É um mercado que vale a pena compreender nos seus próprios termos, porque não se comporta como a contratação interna da UE nem como um concurso governamental nacional típico. O comprador é muitas vezes um ministério nacional ou uma empresa pública num país terceiro, mas o dinheiro e as regras vêm frequentemente do Luxemburgo ou de Bruxelas, e essa combinação altera a forma como os fornecedores precisam de procurar e de se qualificar.

## O que é realmente a BEI Global

O Banco Europeu de Investimento é a instituição de financiamento própria da UE, que financia projetos que apoiam os objetivos políticos da UE dentro e fora da União. A BEI Global é o braço do Banco especificamente focado nas operações fora da UE, cobrindo o financiamento de projetos de infraestruturas, clima, energia e desenvolvimento nos países parceiros, com uma concentração particular em África e nas regiões vizinhas da UE.

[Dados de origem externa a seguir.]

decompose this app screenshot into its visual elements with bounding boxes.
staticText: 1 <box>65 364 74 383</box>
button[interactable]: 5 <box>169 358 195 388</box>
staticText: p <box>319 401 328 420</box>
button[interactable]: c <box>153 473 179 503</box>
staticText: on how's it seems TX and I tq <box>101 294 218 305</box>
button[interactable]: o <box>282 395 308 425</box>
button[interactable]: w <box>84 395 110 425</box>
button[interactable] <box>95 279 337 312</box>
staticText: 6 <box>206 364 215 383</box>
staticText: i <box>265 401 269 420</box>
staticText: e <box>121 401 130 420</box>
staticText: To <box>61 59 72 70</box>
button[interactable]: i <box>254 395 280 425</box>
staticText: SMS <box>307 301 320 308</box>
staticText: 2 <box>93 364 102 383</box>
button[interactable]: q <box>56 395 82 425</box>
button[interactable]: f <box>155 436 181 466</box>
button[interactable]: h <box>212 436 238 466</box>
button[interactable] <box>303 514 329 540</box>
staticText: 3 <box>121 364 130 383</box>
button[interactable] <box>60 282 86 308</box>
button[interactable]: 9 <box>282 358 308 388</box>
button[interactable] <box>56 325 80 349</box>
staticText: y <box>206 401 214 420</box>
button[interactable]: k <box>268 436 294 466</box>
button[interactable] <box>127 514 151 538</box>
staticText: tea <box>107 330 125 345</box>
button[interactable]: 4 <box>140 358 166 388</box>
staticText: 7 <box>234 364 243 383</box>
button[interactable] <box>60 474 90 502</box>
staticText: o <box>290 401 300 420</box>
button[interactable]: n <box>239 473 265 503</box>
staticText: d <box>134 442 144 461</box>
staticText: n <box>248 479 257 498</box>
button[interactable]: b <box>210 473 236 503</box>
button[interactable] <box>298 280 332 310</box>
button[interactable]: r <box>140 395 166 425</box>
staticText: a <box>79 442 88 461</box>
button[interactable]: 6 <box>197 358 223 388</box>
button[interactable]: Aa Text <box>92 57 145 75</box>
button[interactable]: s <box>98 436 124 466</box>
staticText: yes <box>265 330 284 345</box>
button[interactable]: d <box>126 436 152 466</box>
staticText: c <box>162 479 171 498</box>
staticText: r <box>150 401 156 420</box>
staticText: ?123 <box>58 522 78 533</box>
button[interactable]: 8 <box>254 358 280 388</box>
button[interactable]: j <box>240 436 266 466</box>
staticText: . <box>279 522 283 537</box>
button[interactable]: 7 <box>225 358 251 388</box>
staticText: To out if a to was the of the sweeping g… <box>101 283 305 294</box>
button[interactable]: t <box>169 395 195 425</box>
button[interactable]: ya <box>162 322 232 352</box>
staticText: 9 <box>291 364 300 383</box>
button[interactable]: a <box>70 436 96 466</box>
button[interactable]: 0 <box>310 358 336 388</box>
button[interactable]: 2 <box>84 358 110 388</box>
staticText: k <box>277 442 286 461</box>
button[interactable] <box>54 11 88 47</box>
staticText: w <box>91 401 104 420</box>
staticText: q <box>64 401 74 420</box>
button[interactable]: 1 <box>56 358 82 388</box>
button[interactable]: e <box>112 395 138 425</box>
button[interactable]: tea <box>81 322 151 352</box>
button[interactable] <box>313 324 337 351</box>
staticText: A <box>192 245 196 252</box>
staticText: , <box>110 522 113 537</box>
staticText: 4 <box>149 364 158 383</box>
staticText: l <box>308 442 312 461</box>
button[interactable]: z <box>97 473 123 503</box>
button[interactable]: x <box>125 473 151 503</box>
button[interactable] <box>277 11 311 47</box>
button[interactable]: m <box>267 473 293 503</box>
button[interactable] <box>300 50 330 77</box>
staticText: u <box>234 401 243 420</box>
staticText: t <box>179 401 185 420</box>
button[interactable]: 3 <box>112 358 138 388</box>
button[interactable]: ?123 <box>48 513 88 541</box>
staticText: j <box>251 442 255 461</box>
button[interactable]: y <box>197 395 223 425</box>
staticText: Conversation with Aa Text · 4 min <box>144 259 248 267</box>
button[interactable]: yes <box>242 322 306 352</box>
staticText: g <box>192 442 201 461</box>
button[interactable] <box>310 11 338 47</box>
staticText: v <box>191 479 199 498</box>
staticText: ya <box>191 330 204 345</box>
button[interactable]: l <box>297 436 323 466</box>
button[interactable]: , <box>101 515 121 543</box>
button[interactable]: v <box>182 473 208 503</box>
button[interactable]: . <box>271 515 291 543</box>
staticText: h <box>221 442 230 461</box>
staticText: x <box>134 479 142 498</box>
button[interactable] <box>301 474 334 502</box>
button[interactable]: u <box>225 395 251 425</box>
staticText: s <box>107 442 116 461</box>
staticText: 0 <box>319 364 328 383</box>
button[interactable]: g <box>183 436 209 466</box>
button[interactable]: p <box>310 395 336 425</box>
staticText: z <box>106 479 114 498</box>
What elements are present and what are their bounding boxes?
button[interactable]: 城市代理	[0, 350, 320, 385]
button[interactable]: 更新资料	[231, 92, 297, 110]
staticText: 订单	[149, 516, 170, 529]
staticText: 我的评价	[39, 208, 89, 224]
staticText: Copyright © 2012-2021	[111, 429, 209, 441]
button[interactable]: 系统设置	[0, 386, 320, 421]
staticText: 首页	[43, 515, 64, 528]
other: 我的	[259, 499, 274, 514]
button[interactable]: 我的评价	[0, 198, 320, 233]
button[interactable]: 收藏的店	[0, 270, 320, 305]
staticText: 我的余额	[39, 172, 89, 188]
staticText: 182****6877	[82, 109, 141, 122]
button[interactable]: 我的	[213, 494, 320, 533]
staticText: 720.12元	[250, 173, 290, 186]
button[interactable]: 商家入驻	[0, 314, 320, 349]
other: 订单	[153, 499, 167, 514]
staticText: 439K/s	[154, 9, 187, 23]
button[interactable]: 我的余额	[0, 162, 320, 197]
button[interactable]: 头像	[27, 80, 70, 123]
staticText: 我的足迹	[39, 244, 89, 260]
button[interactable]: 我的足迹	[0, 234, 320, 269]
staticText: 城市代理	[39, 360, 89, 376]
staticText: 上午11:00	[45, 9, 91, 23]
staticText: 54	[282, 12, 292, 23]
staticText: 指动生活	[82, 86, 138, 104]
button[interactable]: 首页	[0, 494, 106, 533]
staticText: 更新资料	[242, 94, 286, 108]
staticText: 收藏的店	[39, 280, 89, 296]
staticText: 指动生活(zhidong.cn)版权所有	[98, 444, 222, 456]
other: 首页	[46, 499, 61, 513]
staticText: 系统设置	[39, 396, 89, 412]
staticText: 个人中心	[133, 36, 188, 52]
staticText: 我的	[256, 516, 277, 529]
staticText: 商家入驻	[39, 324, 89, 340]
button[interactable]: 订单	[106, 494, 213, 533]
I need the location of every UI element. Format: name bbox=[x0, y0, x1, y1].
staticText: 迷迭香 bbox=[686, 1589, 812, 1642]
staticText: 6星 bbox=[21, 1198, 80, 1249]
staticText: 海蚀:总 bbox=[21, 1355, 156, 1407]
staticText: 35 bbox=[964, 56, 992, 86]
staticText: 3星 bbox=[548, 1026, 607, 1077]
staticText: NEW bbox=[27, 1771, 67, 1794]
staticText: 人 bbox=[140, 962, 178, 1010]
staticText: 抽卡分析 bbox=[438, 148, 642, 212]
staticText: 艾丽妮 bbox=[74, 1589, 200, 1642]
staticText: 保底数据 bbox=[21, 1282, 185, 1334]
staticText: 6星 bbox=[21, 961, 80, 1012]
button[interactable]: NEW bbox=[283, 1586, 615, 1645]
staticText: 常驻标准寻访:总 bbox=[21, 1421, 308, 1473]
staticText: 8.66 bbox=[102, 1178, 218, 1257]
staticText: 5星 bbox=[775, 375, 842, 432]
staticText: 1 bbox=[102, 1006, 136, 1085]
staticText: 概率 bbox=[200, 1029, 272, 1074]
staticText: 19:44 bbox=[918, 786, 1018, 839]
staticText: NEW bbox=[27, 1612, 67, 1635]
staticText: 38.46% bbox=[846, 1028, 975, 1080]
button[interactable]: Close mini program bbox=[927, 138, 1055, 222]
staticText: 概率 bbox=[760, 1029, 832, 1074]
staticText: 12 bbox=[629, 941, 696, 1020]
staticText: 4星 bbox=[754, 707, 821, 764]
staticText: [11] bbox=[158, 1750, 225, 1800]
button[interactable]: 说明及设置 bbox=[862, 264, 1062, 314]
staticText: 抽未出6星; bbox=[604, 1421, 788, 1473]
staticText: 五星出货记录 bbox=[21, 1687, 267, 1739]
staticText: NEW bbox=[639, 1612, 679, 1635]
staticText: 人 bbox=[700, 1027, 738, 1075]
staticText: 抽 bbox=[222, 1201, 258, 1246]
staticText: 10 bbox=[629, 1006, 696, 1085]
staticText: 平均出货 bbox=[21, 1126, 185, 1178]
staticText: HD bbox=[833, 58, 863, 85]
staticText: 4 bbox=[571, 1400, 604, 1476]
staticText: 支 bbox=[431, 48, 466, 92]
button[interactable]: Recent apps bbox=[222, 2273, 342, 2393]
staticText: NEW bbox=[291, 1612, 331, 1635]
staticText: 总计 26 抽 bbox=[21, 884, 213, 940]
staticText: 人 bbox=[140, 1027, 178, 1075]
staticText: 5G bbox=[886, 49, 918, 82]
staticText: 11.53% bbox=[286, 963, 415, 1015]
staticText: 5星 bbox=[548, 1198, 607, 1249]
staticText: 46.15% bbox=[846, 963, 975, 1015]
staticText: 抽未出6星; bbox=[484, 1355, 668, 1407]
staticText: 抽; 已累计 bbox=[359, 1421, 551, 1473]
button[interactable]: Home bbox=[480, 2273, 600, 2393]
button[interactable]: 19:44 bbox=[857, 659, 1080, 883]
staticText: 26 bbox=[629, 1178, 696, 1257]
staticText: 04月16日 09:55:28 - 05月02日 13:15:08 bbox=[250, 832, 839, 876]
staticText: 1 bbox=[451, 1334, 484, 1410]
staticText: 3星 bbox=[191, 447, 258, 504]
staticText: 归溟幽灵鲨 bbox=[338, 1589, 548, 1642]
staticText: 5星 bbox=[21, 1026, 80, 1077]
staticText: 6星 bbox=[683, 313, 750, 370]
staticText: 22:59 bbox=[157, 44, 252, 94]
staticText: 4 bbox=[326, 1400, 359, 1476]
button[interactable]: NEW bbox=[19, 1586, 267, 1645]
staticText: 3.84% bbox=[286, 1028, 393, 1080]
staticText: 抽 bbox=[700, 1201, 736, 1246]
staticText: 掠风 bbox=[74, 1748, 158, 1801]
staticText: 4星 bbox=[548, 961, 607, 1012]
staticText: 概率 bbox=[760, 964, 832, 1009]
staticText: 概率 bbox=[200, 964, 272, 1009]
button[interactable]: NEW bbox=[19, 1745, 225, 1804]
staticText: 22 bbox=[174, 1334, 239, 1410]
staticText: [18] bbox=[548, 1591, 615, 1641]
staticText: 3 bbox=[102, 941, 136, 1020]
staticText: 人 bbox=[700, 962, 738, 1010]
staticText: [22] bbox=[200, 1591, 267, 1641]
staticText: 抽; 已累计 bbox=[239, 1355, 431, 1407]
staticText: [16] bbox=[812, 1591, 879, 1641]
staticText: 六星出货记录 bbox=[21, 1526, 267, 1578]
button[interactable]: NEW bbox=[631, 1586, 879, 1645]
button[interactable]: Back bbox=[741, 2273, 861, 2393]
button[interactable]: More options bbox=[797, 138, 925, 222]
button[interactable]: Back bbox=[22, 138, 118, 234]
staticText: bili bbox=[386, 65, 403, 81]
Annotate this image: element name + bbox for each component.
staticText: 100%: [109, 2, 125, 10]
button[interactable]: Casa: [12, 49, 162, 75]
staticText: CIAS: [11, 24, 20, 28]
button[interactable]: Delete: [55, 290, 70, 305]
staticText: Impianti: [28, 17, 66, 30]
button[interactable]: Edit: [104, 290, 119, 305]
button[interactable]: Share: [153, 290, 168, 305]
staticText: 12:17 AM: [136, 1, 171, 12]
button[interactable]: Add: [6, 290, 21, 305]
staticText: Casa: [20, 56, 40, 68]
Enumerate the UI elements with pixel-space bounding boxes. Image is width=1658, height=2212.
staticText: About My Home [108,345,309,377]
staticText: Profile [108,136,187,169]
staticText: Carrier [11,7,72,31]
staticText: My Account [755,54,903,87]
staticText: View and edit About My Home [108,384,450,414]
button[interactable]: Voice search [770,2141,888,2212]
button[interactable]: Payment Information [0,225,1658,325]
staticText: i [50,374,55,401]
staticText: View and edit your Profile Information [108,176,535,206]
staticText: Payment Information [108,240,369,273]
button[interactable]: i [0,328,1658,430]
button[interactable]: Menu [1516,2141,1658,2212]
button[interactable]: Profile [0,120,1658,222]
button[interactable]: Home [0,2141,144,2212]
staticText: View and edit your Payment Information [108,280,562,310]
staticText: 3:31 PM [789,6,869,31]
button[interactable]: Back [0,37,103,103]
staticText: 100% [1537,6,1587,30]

Quando o BEI financia um projeto, seja a modernização de uma rede elétrica, um sistema de tratamento de água ou infraestruturas de transporte, o governo ou a empresa pública mutuária mantém-se normalmente como a autoridade adjudicante. Mas como está envolvido dinheiro do BEI, a contratação tem de seguir as próprias orientações de contratação do Banco, que regem a elegibilidade, os procedimentos de concurso competitivo e a avaliação, sobrepostas às, ou por vezes em substituição das, regras nacionais de contratação que de outro modo se aplicariam.

## NDICI Europa Global e o financiamento por subvenção

A par do financiamento do BEI, a UE conduz a sua ação externa através de instrumentos financeiros por subvenção, sendo a geração atual conhecida coletivamente como NDICI Europa Global (Instrumento de Vizinhança, Desenvolvimento e Cooperação Internacional). É o mecanismo através do qual a UE financia a cooperação para o desenvolvimento, o apoio à governação, a ação climática e projetos de infraestruturas nos países parceiros, canalizado através da Comissão Europeia e das suas delegações, e não através da estrutura de financiamento do BEI.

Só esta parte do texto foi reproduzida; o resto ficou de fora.